Work item:
Every line of the data is to be retyped exactly.

═════ Entries supplied

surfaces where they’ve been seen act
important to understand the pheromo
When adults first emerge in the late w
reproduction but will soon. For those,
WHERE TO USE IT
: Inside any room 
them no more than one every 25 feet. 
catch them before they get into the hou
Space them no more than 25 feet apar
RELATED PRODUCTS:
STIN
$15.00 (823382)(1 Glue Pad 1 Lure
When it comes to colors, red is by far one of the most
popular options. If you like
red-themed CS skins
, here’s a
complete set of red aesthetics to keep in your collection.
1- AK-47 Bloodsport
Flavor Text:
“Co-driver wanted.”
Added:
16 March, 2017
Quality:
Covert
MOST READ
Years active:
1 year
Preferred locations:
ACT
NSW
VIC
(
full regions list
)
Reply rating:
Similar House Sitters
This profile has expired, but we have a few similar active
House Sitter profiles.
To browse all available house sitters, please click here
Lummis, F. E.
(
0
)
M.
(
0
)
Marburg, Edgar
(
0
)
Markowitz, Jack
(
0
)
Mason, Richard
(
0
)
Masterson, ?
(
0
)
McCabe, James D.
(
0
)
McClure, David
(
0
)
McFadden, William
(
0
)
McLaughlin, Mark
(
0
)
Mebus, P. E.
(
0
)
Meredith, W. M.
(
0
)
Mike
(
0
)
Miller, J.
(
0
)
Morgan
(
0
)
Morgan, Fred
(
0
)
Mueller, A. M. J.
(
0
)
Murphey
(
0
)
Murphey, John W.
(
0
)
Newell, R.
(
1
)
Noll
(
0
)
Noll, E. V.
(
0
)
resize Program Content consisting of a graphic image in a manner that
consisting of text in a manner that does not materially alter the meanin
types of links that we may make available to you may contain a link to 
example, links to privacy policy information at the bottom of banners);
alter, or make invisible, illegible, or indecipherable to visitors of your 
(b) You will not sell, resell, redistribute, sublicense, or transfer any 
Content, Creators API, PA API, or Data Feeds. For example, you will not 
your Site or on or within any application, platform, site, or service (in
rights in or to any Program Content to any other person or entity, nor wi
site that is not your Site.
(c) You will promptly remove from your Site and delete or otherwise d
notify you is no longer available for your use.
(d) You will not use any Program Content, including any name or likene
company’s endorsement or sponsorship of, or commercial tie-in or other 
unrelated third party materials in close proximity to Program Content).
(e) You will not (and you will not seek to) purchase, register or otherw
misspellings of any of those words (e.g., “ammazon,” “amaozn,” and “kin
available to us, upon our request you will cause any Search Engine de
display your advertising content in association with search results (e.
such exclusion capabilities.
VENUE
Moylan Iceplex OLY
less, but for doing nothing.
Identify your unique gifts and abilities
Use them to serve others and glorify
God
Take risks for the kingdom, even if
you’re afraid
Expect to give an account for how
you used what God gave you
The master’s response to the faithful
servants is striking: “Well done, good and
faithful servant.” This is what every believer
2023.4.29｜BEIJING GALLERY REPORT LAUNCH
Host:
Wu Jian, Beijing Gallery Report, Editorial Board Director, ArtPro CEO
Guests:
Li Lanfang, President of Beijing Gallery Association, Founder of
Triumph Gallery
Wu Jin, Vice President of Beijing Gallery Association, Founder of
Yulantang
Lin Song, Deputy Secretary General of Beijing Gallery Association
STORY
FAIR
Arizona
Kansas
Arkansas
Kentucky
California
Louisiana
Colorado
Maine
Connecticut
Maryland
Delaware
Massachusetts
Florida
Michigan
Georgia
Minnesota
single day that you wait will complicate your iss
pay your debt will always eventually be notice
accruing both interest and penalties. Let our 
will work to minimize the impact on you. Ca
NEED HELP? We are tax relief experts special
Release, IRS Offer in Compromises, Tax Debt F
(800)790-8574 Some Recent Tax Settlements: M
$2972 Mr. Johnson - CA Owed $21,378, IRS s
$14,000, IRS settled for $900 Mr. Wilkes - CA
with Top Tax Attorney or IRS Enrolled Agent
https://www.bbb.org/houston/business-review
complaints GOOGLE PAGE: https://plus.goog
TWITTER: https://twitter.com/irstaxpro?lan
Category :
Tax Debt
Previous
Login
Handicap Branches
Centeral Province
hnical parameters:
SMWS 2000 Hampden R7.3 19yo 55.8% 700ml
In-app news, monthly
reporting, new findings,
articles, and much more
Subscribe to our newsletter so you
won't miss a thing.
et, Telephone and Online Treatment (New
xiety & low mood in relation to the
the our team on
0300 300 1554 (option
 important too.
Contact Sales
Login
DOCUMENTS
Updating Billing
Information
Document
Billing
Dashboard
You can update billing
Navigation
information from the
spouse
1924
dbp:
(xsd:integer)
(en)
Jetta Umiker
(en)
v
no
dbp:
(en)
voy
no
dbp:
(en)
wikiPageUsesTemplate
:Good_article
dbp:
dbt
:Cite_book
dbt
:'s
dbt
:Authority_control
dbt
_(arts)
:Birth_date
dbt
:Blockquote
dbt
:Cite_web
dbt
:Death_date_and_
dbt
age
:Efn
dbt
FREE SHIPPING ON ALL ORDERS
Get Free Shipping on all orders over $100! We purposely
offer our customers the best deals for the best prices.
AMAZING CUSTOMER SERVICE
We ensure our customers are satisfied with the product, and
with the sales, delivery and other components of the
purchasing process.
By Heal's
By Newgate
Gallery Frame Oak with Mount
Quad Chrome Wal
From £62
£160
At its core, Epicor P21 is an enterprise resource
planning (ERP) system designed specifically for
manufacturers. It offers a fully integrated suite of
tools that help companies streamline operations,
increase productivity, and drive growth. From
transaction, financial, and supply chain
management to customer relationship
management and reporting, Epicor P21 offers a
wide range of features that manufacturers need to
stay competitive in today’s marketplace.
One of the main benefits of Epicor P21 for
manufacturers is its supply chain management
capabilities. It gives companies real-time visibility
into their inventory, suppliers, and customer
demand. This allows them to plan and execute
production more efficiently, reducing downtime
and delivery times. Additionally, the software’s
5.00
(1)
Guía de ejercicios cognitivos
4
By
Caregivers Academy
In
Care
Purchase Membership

══════════

Output of the exercise:
surfaces where they’ve been seen act
important to understand the pheromo
When adults first emerge in the late w
reproduction but will soon. For those,
WHERE TO USE IT
: Inside any room 
them no more than one every 25 feet. 
catch them before they get into the hou
Space them no more than 25 feet apar
RELATED PRODUCTS:
STIN
$15.00 (823382)(1 Glue Pad 1 Lure
When it comes to colors, red is by far one of the most
popular options. If you like
red-themed CS skins
, here’s a
complete set of red aesthetics to keep in your collection.
1- AK-47 Bloodsport
Flavor Text:
“Co-driver wanted.”
Added:
16 March, 2017
Quality:
Covert
MOST READ
Years active:
1 year
Preferred locations:
ACT
NSW
VIC
(
full regions list
)
Reply rating:
Similar House Sitters
This profile has expired, but we have a few similar active
House Sitter profiles.
To browse all available house sitters, please click here
Lummis, F. E.
(
0
)
M.
(
0
)
Marburg, Edgar
(
0
)
Markowitz, Jack
(
0
)
Mason, Richard
(
0
)
Masterson, ?
(
0
)
McCabe, James D.
(
0
)
McClure, David
(
0
)
McFadden, William
(
0
)
McLaughlin, Mark
(
0
)
Mebus, P. E.
(
0
)
Meredith, W. M.
(
0
)
Mike
(
0
)
Miller, J.
(
0
)
Morgan
(
0
)
Morgan, Fred
(
0
)
Mueller, A. M. J.
(
0
)
Murphey
(
0
)
Murphey, John W.
(
0
)
Newell, R.
(
1
)
Noll
(
0
)
Noll, E. V.
(
0
)
resize Program Content consisting of a graphic image in a manner that
consisting of text in a manner that does not materially alter the meanin
types of links that we may make available to you may contain a link to 
example, links to privacy policy information at the bottom of banners);
alter, or make invisible, illegible, or indecipherable to visitors of your 
(b) You will not sell, resell, redistribute, sublicense, or transfer any 
Content, Creators API, PA API, or Data Feeds. For example, you will not 
your Site or on or within any application, platform, site, or service (in
rights in or to any Program Content to any other person or entity, nor wi
site that is not your Site.
(c) You will promptly remove from your Site and delete or otherwise d
notify you is no longer available for your use.
(d) You will not use any Program Content, including any name or likene
company’s endorsement or sponsorship of, or commercial tie-in or other 
unrelated third party materials in close proximity to Program Content).
(e) You will not (and you will not seek to) purchase, register or otherw
misspellings of any of those words (e.g., “ammazon,” “amaozn,” and “kin
available to us, upon our request you will cause any Search Engine de
display your advertising content in association with search results (e.
such exclusion capabilities.
VENUE
Moylan Iceplex OLY
less, but for doing nothing.
Identify your unique gifts and abilities
Use them to serve others and glorify
God
Take risks for the kingdom, even if
you’re afraid
Expect to give an account for how
you used what God gave you
The master’s response to the faithful
servants is striking: “Well done, good and
faithful servant.” This is what every believer
2023.4.29｜BEIJING GALLERY REPORT LAUNCH
Host:
Wu Jian, Beijing Gallery Report, Editorial Board Director, ArtPro CEO
Guests:
Li Lanfang, President of Beijing Gallery Association, Founder of
Triumph Gallery
Wu Jin, Vice President of Beijing Gallery Association, Founder of
Yulantang
Lin Song, Deputy Secretary General of Beijing Gallery Association
STORY
FAIR
Arizona
Kansas
Arkansas
Kentucky
California
Louisiana
Colorado
Maine
Connecticut
Maryland
Delaware
Massachusetts
Florida
Michigan
Georgia
Minnesota
single day that you wait will complicate your iss
pay your debt will always eventually be notice
accruing both interest and penalties. Let our 
will work to minimize the impact on you. Ca
NEED HELP? We are tax relief experts special
Release, IRS Offer in Compromises, Tax Debt F
(800)790-8574 Some Recent Tax Settlements: M
$2972 Mr. Johnson - CA Owed $21,378, IRS s
$14,000, IRS settled for $900 Mr. Wilkes - CA
with Top Tax Attorney or IRS Enrolled Agent
https://www.bbb.org/houston/business-review
complaints GOOGLE PAGE: https://plus.goog
TWITTER: https://twitter.com/irstaxpro?lan
Category :
Tax Debt
Previous
Login
Handicap Branches
Centeral Province
hnical parameters:
SMWS 2000 Hampden R7.3 19yo 55.8% 700ml
In-app news, monthly
reporting, new findings,
articles, and much more
Subscribe to our newsletter so you
won't miss a thing.
et, Telephone and Online Treatment (New
xiety & low mood in relation to the
the our team on
0300 300 1554 (option
 important too.
Contact Sales
Login
DOCUMENTS
Updating Billing
Information
Document
Billing
Dashboard
You can update billing
Navigation
information from the
spouse
1924
dbp:
(xsd:integer)
(en)
Jetta Umiker
(en)
v
no
dbp:
(en)
voy
no
dbp:
(en)
wikiPageUsesTemplate
:Good_article
dbp:
dbt
:Cite_book
dbt
:'s
dbt
:Authority_control
dbt
_(arts)
:Birth_date
dbt
:Blockquote
dbt
:Cite_web
dbt
:Death_date_and_
dbt
age
:Efn
dbt
FREE SHIPPING ON ALL ORDERS
Get Free Shipping on all orders over $100! We purposely
offer our customers the best deals for the best prices.
AMAZING CUSTOMER SERVICE
We ensure our customers are satisfied with the product, and
with the sales, delivery and other components of the
purchasing process.
By Heal's
By Newgate
Gallery Frame Oak with Mount
Quad Chrome Wal
From £62
£160
At its core, Epicor P21 is an enterprise resource
planning (ERP) system designed specifically for
manufacturers. It offers a fully integrated suite of
tools that help companies streamline operations,
increase productivity, and drive growth. From
transaction, financial, and supply chain
management to customer relationship
management and reporting, Epicor P21 offers a
wide range of features that manufacturers need to
stay competitive in today’s marketplace.
One of the main benefits of Epicor P21 for
manufacturers is its supply chain management
capabilities. It gives companies real-time visibility
into their inventory, suppliers, and customer
demand. This allows them to plan and execute
production more efficiently, reducing downtime
and delivery times. Additionally, the software’s
5.00
(1)
Guía de ejercicios cognitivos
4
By
Caregivers Academy
In
Care
Purchase Membership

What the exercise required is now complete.